Zaman zaman depremleri işin
uzmanları hatırlatır. Bilmem kaç şiddetinde beklenen depreme hazırlıklı olmamız
uyarısı yapılır. Bu şekil hatırlatıcıları dinlesek de uyarılarını kulak ardı
ederiz. Çoğu zaman da ne olacak, felaket tellalı deriz.
Nihayet uyarılar deprem ansızın
genellikle derin uykuda iken kapımızı çalar. Ardından devletiyle milletiyle
depreme odaklanırız.
Devlet tüm imkanları seferber
eder.
AFAD en çabuk şekilde deprem yerine
ulaşır. Çöken ve yıkılan binalarda iğne ile kuyu kazarcasına canlı çıkarmaya
koyulur.
Her canlı çıkarılana sevinirken ölü
çıkarılanlara üzülüyoruz.
Kızılay kan, battaniye, çadır,
ısıtıcı vb. yardımlarla deprem bölgesine ulaşarak depremzedelerin yaralarını
sarmaya çalışır.
Yardım kuruluşları da harekete
geçer.
Ülkenin her bir yerinden yaralıları
tedavi için doktor ve hemşire sevki yapılır.
Deprem bölgesinde olmayanlar maddi
yardım için ilgili kuruluşlara nakdi yardım yapar.
Kan ihtiyacını karşılamak için
vatandaş Kızılay Kan merkezlerine koşar.
Tüm koşuşturma ve hızlı harekete
rağmen geriye büyük hasar kalır: Yıkılan binlerce ev, hasar görmüş
binalar, ölen ve yaralanan binlerce insan.
Ölenler geriye gelmez ama geride
kalanların yaraları hızlı bir şekilde sarılır.
Geriye depremde ölmemiş ama depremi
derinden yaşamış kişilerin psikolojisi kalıyor.
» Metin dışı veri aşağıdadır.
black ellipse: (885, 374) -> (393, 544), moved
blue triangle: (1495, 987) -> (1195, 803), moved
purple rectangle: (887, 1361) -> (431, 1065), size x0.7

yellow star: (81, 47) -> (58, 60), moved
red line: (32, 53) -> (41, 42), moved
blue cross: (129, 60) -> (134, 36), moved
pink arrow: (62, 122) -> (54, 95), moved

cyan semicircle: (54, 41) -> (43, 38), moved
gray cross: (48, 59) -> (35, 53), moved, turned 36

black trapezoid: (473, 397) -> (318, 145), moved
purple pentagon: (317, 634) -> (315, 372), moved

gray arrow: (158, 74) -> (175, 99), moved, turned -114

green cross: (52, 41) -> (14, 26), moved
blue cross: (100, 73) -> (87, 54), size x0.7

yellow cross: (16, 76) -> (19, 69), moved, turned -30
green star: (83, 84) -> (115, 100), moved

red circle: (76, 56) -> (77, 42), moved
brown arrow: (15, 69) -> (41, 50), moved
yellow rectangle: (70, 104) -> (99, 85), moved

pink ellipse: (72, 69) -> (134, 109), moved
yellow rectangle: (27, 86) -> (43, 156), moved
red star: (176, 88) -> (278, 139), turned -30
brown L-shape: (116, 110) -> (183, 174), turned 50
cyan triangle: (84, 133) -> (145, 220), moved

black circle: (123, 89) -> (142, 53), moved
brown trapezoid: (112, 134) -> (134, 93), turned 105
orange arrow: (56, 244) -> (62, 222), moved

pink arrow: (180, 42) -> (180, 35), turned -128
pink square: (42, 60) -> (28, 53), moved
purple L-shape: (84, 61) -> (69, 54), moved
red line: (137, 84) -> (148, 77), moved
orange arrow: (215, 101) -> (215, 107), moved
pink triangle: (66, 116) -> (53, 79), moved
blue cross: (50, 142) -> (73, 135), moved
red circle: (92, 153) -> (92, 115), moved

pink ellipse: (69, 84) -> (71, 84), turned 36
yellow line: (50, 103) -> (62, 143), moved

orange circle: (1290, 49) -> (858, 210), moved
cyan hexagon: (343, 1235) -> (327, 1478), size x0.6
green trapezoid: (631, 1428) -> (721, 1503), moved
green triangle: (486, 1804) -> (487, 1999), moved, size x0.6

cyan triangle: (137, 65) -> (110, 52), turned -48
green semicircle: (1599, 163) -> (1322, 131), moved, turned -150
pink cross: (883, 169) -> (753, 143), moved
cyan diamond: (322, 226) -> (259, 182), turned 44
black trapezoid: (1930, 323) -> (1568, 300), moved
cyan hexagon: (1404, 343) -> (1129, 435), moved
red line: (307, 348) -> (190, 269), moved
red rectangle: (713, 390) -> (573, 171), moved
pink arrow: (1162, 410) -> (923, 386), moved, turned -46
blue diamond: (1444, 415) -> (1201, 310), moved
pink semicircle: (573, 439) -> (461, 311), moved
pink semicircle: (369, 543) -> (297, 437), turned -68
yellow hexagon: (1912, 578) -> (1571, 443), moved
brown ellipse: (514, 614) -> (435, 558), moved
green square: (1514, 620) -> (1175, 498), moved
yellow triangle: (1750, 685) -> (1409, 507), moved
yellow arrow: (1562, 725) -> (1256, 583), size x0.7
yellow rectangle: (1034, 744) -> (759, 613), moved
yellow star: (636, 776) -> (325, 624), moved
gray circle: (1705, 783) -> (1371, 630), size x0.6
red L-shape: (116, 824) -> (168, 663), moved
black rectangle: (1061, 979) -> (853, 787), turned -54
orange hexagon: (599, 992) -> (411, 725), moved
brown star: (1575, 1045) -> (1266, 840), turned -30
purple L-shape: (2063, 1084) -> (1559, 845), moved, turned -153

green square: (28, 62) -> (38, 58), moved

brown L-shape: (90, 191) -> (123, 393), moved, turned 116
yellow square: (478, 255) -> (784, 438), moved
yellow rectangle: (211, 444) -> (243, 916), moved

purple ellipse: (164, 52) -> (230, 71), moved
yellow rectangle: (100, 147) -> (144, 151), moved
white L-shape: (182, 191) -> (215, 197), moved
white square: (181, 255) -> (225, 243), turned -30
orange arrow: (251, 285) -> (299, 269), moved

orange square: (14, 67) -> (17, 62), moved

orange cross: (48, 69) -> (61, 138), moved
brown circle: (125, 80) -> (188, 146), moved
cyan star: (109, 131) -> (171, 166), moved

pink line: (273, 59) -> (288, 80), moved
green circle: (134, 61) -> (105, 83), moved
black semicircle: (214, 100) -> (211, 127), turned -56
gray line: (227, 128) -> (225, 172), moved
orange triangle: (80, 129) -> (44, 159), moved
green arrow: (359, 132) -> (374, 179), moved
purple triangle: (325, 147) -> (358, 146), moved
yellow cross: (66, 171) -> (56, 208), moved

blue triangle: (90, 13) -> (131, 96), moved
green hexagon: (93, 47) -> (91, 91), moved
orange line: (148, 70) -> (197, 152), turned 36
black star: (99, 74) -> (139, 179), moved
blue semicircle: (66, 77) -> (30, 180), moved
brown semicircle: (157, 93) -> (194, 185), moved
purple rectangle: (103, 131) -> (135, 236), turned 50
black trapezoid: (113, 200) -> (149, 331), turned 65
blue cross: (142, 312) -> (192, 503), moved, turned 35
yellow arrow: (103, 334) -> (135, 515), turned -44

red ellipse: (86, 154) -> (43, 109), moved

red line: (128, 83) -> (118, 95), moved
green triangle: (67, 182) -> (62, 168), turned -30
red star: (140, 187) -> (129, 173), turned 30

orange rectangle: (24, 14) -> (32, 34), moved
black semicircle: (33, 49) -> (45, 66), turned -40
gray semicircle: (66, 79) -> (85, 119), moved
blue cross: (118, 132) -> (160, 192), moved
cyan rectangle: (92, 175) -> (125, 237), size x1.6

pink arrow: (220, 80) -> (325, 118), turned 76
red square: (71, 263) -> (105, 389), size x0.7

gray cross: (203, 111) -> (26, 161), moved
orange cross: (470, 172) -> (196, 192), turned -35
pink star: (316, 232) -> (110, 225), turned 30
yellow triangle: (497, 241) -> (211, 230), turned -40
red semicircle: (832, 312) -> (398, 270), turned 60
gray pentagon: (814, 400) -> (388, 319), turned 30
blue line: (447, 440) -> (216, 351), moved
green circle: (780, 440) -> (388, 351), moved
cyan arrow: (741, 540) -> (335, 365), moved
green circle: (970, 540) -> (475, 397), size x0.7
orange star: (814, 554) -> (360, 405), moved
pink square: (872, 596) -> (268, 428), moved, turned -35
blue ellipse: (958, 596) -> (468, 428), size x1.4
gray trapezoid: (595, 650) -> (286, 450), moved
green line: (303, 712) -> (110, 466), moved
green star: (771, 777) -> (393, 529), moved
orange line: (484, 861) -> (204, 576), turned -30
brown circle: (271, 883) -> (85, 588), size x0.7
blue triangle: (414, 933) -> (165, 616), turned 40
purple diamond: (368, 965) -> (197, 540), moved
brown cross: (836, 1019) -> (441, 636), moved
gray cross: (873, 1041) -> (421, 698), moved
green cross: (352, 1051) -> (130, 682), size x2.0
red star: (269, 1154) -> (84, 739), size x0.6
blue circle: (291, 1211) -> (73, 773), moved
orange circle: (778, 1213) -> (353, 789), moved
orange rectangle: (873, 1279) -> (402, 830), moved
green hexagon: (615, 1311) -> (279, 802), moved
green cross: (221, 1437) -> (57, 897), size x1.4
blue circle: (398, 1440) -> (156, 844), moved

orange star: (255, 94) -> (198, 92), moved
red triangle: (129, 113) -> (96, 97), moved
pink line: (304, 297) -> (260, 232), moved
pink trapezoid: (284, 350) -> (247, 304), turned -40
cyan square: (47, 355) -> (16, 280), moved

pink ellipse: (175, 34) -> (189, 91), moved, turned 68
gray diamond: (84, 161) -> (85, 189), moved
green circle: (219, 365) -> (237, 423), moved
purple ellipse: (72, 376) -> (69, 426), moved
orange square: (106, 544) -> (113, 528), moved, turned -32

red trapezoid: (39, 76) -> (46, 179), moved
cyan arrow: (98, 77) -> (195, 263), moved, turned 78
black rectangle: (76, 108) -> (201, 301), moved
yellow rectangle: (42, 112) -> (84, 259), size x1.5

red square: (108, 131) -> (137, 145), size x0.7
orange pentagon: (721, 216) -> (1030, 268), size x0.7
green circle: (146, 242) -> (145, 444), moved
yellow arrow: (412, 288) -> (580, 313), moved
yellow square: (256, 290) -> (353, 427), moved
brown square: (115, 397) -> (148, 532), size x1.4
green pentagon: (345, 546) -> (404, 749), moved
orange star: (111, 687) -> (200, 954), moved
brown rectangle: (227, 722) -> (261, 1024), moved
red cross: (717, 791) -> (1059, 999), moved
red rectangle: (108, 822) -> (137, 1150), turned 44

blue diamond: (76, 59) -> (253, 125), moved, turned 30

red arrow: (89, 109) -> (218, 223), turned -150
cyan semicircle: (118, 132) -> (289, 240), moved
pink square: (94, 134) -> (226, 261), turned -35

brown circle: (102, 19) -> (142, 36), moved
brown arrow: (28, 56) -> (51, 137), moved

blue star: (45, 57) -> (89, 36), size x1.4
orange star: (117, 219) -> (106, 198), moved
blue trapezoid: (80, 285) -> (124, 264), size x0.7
Bu psikoloji de bugünden yarına
birden geçmez. Belki de bu etkiyi yıllar yılı yaşıyor olacaklar.
Genelde soğuk ve kışın bastırdığı
zamanlarda kapımızı çalan depremler, coğrafya kaderdir misali maalesef bu
ülkeyi birkaç yılda bir yoklar.
Deprem öncesi uyarılara kulak
vermediğimizi yazının başında belirttim. Deprem esnasında bu yıkımlar niçin
denmiyor. Çünkü sıcağı sıcağına arama ve kurtarma çalışmaları yapılıyor.
Bir müddet yaraları bu şekil sarmaya
devam ederiz. Sonra kaldığımız yerden gündelik hayatımıza devam ederiz. Bir
daha da depremi hatırlamayız.
Ne zaman hatırlarız? Yeni bir deprem
olunca. O zaman yine aynı koşuşturma ve sahneler...
Hayatımız maalesef bu şekil devam
edip gidiyor.
Ve biz ve bizi yönetenler tedbir almadan
yolumuza devam edeceğiz.
Bir türlü depremle yaşamayı öğrenemeyeceğiz.
Pazarcık merkez üssü deprem de maalesef
son depremimiz olmayacak.
Ve biz depremlerden ibret almadan, gereğini yapmadan, yıkılan ve çöken binaları yapanlardan, denetleyenlerden hesap sormadan yaşamaya devam edeceğiz. Maalesef durumumuz bu.